WHAT IS NEEDED – Start with the first line of the records below. Output each line exactly, ending with the one that contains "Shandong Huarong International".

Records from a data collection
*** Begin section ***
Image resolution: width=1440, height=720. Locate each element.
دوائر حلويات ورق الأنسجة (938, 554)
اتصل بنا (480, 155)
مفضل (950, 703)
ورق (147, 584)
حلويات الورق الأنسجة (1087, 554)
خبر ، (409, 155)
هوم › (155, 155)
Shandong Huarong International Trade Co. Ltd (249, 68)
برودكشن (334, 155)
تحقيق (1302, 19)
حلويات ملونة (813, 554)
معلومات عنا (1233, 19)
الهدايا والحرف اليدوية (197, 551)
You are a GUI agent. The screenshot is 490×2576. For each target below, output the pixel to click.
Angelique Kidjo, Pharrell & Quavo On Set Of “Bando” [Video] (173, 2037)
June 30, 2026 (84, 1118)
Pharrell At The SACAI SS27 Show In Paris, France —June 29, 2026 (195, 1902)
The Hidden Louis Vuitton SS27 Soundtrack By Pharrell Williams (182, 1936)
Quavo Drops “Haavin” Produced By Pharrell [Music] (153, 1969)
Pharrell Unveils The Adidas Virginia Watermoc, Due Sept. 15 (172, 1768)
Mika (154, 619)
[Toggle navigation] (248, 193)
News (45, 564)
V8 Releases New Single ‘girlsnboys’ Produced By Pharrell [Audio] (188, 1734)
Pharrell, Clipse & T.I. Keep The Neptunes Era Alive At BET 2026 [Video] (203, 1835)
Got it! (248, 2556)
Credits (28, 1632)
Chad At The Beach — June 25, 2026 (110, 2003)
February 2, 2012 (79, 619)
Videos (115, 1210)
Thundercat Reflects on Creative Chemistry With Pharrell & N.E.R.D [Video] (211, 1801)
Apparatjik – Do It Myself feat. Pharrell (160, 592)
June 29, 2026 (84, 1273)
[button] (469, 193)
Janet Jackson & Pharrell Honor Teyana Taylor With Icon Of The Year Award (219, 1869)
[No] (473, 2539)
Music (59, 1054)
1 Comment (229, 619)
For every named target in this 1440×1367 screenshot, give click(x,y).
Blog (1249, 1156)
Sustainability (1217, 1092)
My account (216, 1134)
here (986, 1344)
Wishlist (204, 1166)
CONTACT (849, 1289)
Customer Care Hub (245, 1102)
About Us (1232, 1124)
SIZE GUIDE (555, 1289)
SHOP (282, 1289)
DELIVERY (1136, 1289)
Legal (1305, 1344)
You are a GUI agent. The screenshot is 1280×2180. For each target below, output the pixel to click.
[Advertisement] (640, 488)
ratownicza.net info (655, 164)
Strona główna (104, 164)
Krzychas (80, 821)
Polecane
*** End section ***
ANSWER SPACE –
Image resolution: width=1440, height=720. Locate each element.
دوائر حلويات ورق الأنسجة (938, 554)
اتصل بنا (480, 155)
مفضل (950, 703)
ورق (147, 584)
حلويات الورق الأنسجة (1087, 554)
خبر ، (409, 155)
هوم › (155, 155)
Shandong Huarong International Trade Co. Ltd (249, 68)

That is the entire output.